DIRECTIONS FOR THIS TASK — State how many lines in the records below include the word "chromatic". Give nothing but that number.

Page images and extracted text —
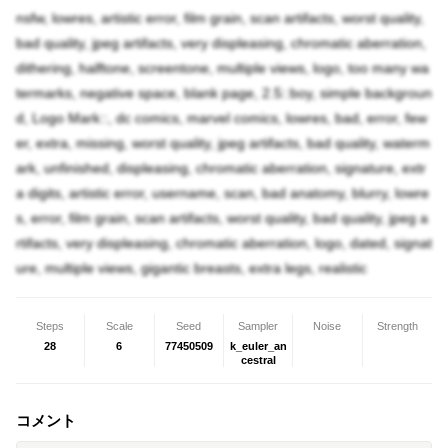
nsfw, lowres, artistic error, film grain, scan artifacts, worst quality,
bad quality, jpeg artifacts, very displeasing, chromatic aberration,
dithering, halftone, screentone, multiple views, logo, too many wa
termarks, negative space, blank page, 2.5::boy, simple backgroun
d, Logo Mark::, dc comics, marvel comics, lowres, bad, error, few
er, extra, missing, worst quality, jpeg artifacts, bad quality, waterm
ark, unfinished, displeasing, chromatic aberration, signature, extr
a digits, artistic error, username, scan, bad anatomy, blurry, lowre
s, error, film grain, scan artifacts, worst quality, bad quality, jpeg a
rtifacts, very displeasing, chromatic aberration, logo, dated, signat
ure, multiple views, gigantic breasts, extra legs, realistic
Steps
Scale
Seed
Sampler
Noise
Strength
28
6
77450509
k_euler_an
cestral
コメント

...

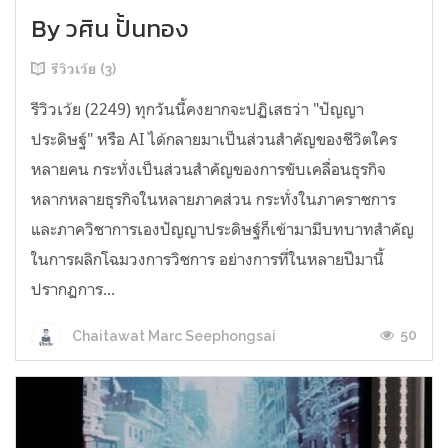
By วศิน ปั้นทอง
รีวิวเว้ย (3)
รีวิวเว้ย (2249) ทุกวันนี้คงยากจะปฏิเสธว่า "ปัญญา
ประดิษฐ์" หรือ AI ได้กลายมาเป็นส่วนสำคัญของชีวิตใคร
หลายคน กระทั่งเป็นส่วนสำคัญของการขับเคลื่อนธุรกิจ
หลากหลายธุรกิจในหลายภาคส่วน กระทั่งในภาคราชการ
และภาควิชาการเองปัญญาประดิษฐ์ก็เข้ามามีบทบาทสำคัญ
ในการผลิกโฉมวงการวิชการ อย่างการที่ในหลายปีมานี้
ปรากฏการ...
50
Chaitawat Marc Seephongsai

WRITTEN RESPONSE — 3